Yes — IRDAI Master Circular 2024 binds every IRDAI-licensed health insurer. - Q: What if the hospital is not in my insurer's network?
For emergencies, treat first; reimbursement at network rates is mandatory. For planned, choose a network hospital where possible. - Q: Can I claim interest without filing a separate complaint?
Yes — it's automatic under the circular. If insurer doesn't pay, raise it in the grievance step itself. - Q: Will the insurer cancel my policy if I escalate?
Cancellation as retaliation is itself a regulatory violation; rare and reportable to IRDAI. - Q: How are “queries” abused?
Insurers raise piecemeal queries to extend the clock. Each query must be specific and exhaustive — note this in your reply and demand all queries together.
Voice-search queries
“IRDAI 30 day rule health insurance.” · “Cashless approval one hour rule.” · “Mediclaim claim delay interest.” · “How to escalate health insurance claim?” · “Bima Bharosa claim delay.”
SVG / infographic prompts
[Timeline] "IRDAI 2024 health insurance clocks"

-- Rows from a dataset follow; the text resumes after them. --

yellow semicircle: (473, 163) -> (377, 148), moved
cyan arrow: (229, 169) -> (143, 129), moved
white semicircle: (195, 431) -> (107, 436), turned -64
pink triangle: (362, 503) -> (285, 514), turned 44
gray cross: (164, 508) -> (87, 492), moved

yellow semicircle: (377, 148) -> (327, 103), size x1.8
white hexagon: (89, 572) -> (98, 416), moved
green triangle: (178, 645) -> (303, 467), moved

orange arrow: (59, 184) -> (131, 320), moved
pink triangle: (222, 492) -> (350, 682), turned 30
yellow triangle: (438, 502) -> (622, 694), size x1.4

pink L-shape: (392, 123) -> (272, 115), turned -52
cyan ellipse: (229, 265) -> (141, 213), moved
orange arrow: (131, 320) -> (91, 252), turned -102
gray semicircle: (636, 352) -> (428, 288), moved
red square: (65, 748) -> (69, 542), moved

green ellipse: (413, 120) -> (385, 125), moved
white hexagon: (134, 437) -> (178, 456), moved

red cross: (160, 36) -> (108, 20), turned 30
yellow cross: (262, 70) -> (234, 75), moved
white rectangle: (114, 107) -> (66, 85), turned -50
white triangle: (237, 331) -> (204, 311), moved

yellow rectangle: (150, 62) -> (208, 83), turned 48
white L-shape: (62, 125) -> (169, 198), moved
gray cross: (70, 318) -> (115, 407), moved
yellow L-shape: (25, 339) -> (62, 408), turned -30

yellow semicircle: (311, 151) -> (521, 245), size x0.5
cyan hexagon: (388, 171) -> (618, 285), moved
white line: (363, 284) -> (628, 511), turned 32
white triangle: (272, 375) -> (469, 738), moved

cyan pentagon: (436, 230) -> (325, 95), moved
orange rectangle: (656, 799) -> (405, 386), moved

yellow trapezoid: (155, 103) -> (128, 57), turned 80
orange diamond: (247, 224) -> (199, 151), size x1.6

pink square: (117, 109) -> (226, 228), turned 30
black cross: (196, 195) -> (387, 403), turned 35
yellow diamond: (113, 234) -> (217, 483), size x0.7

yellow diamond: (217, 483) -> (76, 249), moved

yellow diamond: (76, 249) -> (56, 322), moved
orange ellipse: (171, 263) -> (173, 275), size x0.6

T+0 : hospital submits pre-auth
T+1h : cashless decision due
T+3h : discharge approval due
T+30d : final reimbursement settlement due
T+30d+ : 2% above bank rate interest
[Decision tree] "Is insurer breaching?"
Pre-auth >1h without written response? → breach
Discharge >3h? → breach
Reimbursement >30d after last doc? → breach
Any "indefinite query" loop? → regulatory abuse → escalate
[Escalation ladder]
Grievance Officer → Bima Bharosa → Insurance Ombudsman
→ Consumer Forum
→ Civil Court
Internal cross-links
Government & authority references
- IRDAI — irdai.gov.in
- IRDAI Master Circular on Health Insurance, 2024 — the foundational document
- Bima Bharosa portal — policyholder.gov.in
- Insurance Ombudsman — cioins.co.in
- National Consumer Disputes Redressal Commission (NCDRC) — ncdrc.nic.in
- National Consumer Helpline — 1915
- Consumer Protection Act, 2019
- IRDAI (Protection of Policyholders' Interests) Regulations, 2017
- MoHFW for hospital-side complaints
- Clinical Establishments Act, 2010 for hospital regulation
FAQ
++++ Is “Pre-Existing Disease” exclusion legal? | Yes, but only within the policy's waiting period (typically 24-48 months). After that, PED claims must be paid. ++++
++++ Can I claim mental-health treatment? | IRDAI mandated mental-health parity in 2018 — every health policy must cover mental health on par with physical illness. Denial on this ground is reportable. ++++
++++ Will the hospital release me without cashless approval? | Yes — pay out-of-pocket and convert to reimbursement. Hospitals cannot detain a discharged patient (BNS 2024 §128 — wrongful confinement). ++++
++++ What if the TPA goes silent? | TPA is the insurer's agent; the insurer is liable. Address all complaints to the insurer's grievance officer + TPA jointly. ++++
++++ How fast does the Ombudsman move? | 90-day SLA. In life-critical cases, ombudsman offices can advance hearing dates on request. ++++
Myth vs reality
| Myth | Reality |
|---|---|
| “Cashless takes 6-8 hours; that's normal.” | IRDAI rule is 1 hour for pre-auth, 3 hours for discharge. |
| “Interest on delay needs separate filing.” | It is automatic under the 2024 Master Circular. |
| “Reimbursement takes 60-90 days.” | 30-day cap from last-document-received. |
| “Insurer can ask any number of queries.” | Each query must be specific; piecemeal querying is regulatory abuse. |
| “If hospital is non-network, no claim.” | Emergency reimbursement is mandatory at network rates. |
Last word
The 2024 IRDAI Master Circular has changed the math of health-insurance disputes — every breach is now a quantified financial harm with automatic interest. The hardest part isn't the rule; it's invoking it at the right moment with the right paper. Photograph the TPA timestamps, name the circular in your first email, and treat every breach as the start of a Bima Bharosa filing. Insurers that ignore the circular are visibly losing at the ombudsman.
This page is part of RTI Wiki's Citizen Crisis Response Network. Updates tracked through IRDAI circulars, Bima Bharosa quarterly reports, and Insurance Ombudsman awards.